Synthesis and biological activity of position 1 analogs of LH-RH.

作者信息

Nikolics K, Coy D H, Vilchez-Martinez J A, Coy D J, Schally A V

出版信息

Int J Pept Protein Res. 1977 Jan;9(1):57-62. doi: 10.1111/j.1399-3011.1977.tb01837.x.

Abstract

(Formyl-sarcosine)1-LH-RH (I), (acetyl-sarcosine)1-LH-RH (II), (2-pyrrolidone-4-carboxylic acid)1-LH-RH (III), (N-methyl-2-pyrrolidone-4-carboxylic acid)1-LH-RH (IV, hydroxyproline1-LH-RH (V) and (cylcopentane-carboxylic acid)1-LH-RH (VI) were synthesized by solid phase methods on a benzhydrylamine resin support.
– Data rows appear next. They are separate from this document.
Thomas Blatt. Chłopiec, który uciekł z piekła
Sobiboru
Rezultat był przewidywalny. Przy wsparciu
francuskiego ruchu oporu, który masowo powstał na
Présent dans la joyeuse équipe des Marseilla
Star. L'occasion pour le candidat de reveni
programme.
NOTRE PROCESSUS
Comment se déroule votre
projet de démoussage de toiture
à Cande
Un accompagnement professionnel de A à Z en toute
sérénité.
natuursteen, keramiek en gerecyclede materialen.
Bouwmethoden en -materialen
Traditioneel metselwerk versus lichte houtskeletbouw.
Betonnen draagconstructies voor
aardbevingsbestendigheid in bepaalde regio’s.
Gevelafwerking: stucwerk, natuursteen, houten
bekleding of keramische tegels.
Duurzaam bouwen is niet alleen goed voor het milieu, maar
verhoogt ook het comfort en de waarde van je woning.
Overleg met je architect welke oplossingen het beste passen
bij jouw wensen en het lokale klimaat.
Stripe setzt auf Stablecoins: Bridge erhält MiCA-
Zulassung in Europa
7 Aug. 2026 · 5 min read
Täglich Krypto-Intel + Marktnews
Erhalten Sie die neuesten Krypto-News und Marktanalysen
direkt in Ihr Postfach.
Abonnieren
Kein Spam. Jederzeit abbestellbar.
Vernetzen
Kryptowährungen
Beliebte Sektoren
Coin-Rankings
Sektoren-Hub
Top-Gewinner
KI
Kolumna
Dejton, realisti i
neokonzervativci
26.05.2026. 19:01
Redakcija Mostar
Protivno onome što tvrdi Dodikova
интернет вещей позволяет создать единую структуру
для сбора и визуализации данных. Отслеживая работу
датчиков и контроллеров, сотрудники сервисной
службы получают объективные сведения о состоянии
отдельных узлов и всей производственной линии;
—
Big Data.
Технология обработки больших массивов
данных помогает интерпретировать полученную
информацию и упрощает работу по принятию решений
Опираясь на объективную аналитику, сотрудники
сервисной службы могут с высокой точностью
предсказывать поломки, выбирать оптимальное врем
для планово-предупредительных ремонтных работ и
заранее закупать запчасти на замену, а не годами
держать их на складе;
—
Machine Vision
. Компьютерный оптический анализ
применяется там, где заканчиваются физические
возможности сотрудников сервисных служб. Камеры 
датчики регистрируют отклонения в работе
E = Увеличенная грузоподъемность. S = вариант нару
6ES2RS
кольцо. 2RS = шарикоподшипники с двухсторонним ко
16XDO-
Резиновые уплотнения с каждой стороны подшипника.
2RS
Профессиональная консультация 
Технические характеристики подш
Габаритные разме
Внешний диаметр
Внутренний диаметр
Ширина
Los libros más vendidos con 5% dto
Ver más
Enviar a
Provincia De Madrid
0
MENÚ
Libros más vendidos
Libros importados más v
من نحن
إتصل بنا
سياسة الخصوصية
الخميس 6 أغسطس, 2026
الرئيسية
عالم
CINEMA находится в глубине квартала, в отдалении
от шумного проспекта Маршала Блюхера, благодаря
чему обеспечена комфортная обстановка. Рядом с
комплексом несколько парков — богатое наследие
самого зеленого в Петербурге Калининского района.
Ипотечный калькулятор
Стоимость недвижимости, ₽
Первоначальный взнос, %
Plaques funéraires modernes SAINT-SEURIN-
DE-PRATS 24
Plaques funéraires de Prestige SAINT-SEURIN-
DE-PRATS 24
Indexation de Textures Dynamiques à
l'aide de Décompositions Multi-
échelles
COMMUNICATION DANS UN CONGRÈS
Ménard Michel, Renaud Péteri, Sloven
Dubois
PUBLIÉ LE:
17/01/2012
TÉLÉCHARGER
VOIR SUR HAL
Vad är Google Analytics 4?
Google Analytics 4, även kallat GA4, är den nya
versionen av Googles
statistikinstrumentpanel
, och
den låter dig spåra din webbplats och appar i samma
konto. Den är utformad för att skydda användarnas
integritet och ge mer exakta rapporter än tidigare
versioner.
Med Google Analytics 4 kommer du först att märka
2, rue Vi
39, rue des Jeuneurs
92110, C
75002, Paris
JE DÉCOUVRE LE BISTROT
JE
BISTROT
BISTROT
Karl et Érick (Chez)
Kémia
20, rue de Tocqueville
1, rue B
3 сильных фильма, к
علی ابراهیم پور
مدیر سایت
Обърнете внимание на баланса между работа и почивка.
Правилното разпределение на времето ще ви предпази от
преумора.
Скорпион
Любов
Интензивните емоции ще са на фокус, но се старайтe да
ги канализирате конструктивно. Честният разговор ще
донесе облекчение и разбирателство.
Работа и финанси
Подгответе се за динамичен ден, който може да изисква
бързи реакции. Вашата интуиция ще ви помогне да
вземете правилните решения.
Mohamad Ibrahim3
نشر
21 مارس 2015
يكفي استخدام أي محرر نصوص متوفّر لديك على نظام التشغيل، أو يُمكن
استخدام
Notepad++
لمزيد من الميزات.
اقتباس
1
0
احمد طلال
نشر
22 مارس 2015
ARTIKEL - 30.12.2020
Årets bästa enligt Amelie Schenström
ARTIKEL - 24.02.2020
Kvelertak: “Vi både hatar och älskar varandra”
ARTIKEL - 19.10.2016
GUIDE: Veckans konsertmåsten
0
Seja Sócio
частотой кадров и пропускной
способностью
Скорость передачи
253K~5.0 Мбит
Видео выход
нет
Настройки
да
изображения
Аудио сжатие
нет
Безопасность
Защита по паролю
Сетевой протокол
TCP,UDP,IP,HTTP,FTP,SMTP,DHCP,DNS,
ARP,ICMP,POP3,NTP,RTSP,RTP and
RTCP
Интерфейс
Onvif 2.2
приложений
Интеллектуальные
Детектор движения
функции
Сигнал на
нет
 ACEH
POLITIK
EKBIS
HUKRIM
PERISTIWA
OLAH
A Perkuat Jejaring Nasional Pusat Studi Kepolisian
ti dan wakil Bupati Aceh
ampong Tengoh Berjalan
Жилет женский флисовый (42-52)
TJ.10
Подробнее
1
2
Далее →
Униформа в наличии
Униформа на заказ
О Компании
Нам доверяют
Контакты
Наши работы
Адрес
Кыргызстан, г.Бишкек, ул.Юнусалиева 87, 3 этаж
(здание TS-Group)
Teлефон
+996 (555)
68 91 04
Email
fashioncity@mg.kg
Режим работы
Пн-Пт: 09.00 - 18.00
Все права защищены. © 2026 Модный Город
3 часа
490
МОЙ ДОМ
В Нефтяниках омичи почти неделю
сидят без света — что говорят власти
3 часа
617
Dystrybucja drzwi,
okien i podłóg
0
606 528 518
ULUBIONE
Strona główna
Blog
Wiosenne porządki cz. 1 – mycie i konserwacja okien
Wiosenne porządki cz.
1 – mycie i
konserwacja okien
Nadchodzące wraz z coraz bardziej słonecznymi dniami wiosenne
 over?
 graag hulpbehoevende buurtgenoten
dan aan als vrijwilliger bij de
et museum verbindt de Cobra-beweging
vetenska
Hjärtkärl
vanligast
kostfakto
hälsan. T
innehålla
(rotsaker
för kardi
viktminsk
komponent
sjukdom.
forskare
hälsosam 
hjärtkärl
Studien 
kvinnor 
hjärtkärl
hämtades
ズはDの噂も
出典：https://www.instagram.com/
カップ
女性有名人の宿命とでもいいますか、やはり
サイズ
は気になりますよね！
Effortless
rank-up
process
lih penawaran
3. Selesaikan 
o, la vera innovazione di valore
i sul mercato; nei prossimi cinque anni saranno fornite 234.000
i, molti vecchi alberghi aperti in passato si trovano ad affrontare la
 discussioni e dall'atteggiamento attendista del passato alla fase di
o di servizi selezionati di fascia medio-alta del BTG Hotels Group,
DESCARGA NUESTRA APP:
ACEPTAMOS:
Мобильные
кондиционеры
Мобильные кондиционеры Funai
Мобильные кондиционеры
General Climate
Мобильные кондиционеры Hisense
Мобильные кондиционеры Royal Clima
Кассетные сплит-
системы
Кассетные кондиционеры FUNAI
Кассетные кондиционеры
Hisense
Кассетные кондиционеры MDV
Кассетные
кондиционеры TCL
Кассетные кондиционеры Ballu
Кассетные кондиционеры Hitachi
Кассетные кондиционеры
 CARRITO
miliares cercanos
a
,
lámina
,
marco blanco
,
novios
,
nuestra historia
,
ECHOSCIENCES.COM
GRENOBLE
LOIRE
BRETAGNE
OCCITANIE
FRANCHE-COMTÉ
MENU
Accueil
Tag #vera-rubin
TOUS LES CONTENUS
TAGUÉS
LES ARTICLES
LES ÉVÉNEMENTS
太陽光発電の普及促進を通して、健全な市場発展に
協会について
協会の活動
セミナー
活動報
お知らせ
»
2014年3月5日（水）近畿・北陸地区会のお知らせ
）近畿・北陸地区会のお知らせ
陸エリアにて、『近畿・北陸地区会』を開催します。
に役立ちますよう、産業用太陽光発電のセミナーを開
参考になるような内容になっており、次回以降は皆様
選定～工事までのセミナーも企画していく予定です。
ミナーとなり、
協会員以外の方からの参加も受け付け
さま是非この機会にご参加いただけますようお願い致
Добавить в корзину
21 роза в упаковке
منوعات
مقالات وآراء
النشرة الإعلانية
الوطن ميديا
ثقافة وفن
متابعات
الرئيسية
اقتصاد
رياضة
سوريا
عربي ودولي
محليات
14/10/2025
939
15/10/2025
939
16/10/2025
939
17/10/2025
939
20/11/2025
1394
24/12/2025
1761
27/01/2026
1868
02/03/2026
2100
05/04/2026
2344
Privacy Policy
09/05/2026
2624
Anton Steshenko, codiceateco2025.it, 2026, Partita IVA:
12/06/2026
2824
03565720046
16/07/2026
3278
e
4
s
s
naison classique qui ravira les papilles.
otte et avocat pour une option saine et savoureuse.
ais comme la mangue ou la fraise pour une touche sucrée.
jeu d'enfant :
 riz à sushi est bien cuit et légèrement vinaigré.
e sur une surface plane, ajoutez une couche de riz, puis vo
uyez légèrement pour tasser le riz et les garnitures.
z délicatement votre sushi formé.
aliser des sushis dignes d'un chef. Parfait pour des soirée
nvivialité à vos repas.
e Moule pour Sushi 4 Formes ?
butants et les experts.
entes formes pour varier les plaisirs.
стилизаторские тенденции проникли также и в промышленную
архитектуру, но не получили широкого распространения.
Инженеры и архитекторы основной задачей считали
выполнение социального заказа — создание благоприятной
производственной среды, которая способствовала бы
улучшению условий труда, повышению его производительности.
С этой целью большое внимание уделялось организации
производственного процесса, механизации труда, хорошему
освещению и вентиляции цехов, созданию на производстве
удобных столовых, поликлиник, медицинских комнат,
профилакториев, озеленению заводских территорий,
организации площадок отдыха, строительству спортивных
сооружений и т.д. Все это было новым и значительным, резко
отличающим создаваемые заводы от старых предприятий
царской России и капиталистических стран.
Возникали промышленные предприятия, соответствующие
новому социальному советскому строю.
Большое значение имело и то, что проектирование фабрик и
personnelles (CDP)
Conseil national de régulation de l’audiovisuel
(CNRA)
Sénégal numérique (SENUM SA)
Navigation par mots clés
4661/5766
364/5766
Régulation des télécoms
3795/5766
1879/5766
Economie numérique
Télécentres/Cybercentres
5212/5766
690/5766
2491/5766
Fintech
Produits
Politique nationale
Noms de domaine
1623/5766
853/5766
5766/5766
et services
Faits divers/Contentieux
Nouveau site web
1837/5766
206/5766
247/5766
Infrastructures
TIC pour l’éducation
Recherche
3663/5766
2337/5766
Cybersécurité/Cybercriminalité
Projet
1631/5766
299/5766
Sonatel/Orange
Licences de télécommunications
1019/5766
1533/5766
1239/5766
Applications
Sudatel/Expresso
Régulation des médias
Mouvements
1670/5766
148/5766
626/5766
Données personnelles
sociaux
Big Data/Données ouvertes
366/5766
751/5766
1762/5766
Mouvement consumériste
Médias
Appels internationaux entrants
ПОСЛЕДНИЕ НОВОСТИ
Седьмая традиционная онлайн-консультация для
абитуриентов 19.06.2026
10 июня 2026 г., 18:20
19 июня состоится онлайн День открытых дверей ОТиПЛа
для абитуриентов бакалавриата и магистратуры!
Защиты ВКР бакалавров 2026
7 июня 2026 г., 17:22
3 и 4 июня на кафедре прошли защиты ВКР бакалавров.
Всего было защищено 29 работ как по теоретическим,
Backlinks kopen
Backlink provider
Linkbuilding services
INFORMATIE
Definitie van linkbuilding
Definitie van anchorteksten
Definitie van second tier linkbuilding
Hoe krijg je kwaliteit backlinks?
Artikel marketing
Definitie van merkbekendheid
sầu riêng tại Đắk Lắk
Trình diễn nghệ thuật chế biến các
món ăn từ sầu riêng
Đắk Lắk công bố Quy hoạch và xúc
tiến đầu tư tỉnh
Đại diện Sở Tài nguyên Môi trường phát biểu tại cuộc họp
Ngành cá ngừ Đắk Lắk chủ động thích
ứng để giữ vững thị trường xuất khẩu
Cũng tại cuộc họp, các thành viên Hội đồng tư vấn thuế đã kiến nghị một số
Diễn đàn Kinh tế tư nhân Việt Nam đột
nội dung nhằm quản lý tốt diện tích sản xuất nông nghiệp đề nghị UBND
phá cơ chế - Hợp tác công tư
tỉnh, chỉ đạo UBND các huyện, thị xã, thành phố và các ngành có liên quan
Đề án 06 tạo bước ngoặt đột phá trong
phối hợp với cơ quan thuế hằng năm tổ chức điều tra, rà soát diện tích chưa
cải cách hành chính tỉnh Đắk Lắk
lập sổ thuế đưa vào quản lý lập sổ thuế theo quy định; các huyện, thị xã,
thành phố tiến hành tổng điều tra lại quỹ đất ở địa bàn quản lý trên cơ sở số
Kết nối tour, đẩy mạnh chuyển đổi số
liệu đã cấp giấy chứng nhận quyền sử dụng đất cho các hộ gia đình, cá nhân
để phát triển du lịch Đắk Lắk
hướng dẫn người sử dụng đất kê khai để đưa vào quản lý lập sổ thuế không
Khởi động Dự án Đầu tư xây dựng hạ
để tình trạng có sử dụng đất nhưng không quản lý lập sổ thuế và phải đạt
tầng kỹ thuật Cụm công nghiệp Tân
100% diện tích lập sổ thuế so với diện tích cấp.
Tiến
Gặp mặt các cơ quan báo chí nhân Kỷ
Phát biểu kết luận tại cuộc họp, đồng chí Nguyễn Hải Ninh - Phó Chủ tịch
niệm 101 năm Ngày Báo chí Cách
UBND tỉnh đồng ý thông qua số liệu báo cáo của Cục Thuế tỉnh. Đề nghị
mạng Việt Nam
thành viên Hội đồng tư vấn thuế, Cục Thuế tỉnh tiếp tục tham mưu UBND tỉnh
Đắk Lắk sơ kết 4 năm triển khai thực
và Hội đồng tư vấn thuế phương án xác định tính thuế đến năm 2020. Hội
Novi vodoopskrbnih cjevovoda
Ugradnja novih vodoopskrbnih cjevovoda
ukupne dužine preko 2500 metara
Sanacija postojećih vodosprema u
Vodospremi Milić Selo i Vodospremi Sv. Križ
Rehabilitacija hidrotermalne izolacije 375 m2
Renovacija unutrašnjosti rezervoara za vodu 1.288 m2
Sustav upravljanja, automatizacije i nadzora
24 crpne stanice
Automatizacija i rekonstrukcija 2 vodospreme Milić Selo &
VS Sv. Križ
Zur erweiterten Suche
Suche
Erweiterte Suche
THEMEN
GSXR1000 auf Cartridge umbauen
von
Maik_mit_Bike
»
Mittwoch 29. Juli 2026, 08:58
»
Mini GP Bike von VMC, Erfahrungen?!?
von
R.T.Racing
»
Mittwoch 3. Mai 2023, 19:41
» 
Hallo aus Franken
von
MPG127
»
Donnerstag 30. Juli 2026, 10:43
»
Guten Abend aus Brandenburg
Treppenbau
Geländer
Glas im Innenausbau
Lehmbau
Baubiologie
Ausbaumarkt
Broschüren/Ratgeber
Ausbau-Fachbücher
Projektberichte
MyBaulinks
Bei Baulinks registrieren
Peptides I-IV were assayed for LH- and FSH-releasing activity over a 4-h period after subcutaneous infection into immature male rats in order to detect any prolongation ofactivity. The peptides were found to have the following integrated LH-releasing activities compared with LH-RH: I, 64%; II, 72%; III, 19%; IV, 58%. None of the peptides were found to be longer acting than LH-RH. Peptides V and VI were far less active, 0.001% and 1.4%, respectively.

摘要

(甲酰基 - 肌氨酸)1 - 促黄体激素释放激素(I)、(乙酰基 - 肌氨酸)1 - 促黄体激素释放激素(II)、(2 - 吡咯烷酮 - 4 - 羧酸)1 - 促黄体激素释放激素(III)、(N - 甲基 - 2 - 吡咯烷酮 - 4 - 羧酸)1 - 促黄体激素释放激素(IV)、羟脯氨酸1 - 促黄体激素释放激素(V)和(环戊烷 - 羧酸)1 - 促黄体激素释放激素(VI)通过在二苯甲基胺树脂载体上的固相方法合成。将肽I - IV皮下注射到未成熟雄性大鼠体内后,在4小时内测定其促黄体生成素和促卵泡生成素释放活性,以检测活性是否有任何延长。与促黄体激素释放激素相比,发现这些肽具有以下促黄体生成素释放综合活性:I为64%;II为72%;III为19%;IV为58%。未发现任何一种肽的作用时间比促黄体激素释放激素长。肽V和VI的活性远低于促黄体激素释放激素,分别为0.001%和1.4%。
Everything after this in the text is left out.